**DATASET RECORDS**
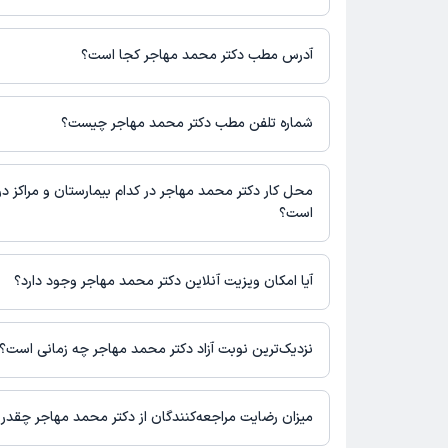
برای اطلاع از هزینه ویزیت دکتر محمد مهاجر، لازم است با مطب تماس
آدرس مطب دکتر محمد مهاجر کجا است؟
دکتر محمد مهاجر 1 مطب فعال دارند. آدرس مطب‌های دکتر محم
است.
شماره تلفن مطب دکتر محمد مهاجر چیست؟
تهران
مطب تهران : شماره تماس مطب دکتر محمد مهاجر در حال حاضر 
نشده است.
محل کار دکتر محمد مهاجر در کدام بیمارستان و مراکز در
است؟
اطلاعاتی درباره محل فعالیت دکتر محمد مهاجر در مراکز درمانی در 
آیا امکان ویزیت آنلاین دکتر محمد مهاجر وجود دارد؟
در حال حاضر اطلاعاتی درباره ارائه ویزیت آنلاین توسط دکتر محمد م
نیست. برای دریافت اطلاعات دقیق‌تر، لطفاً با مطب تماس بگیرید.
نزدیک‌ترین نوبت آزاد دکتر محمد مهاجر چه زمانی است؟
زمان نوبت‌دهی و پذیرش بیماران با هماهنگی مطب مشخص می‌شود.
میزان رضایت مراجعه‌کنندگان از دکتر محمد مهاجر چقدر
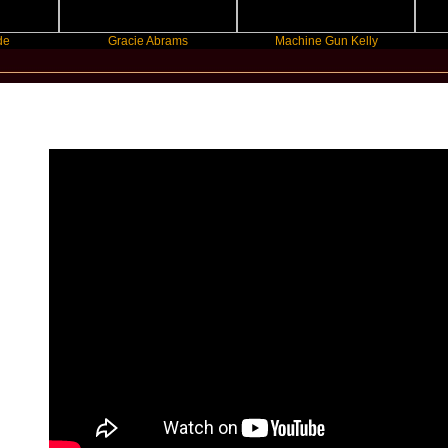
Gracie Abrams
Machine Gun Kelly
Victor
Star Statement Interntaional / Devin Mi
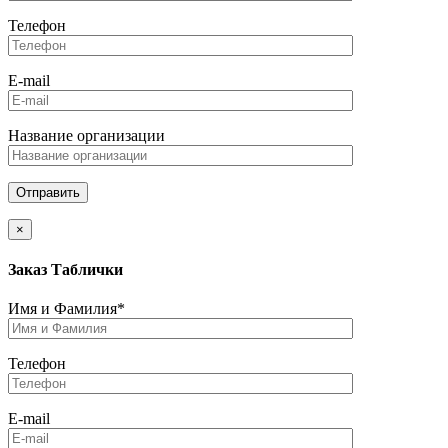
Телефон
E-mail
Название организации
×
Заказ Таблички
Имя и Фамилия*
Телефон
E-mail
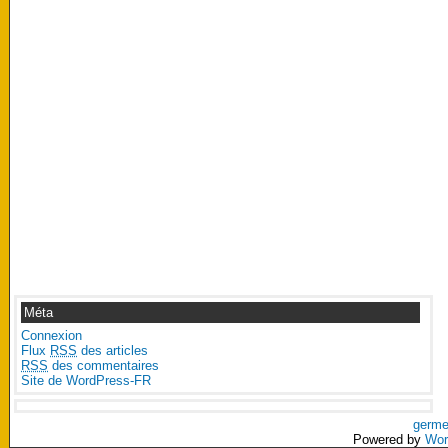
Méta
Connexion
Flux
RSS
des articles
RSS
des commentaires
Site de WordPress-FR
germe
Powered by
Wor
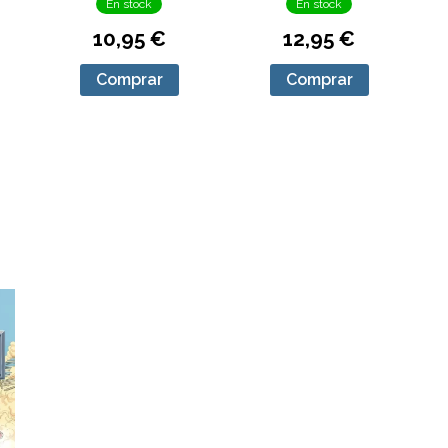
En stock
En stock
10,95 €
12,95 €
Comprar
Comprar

**WHAT THIS TASK INVOLVES**
Through to the final line, copy the material above exactly and skip the images.

**EXPECTED ANSWER**
برای اطلاع از هزینه ویزیت دکتر محمد مهاجر، لازم است با مطب تماس
آدرس مطب دکتر محمد مهاجر کجا است؟
دکتر محمد مهاجر 1 مطب فعال دارند. آدرس مطب‌های دکتر محم
است.
شماره تلفن مطب دکتر محمد مهاجر چیست؟
تهران
مطب تهران : شماره تماس مطب دکتر محمد مهاجر در حال حاضر 
نشده است.
محل کار دکتر محمد مهاجر در کدام بیمارستان و مراکز در
است؟
اطلاعاتی درباره محل فعالیت دکتر محمد مهاجر در مراکز درمانی در 
آیا امکان ویزیت آنلاین دکتر محمد مهاجر وجود دارد؟
در حال حاضر اطلاعاتی درباره ارائه ویزیت آنلاین توسط دکتر محمد م
نیست. برای دریافت اطلاعات دقیق‌تر، لطفاً با مطب تماس بگیرید.
نزدیک‌ترین نوبت آزاد دکتر محمد مهاجر چه زمانی است؟
زمان نوبت‌دهی و پذیرش بیماران با هماهنگی مطب مشخص می‌شود.
میزان رضایت مراجعه‌کنندگان از دکتر محمد مهاجر چقدر
Gracie Abrams
Machine Gun Kelly
Victor
Star Statement Interntaional / Devin Mi
Телефон
E-mail
Название организации
×
Заказ Таблички
Имя и Фамилия*
Телефон
E-mail
Méta
Connexion
Flux
RSS
des articles
RSS
des commentaires
Site de WordPress-FR
germe
Powered by
Wor
En stock
En stock
10,95 €
12,95 €
Comprar
Comprar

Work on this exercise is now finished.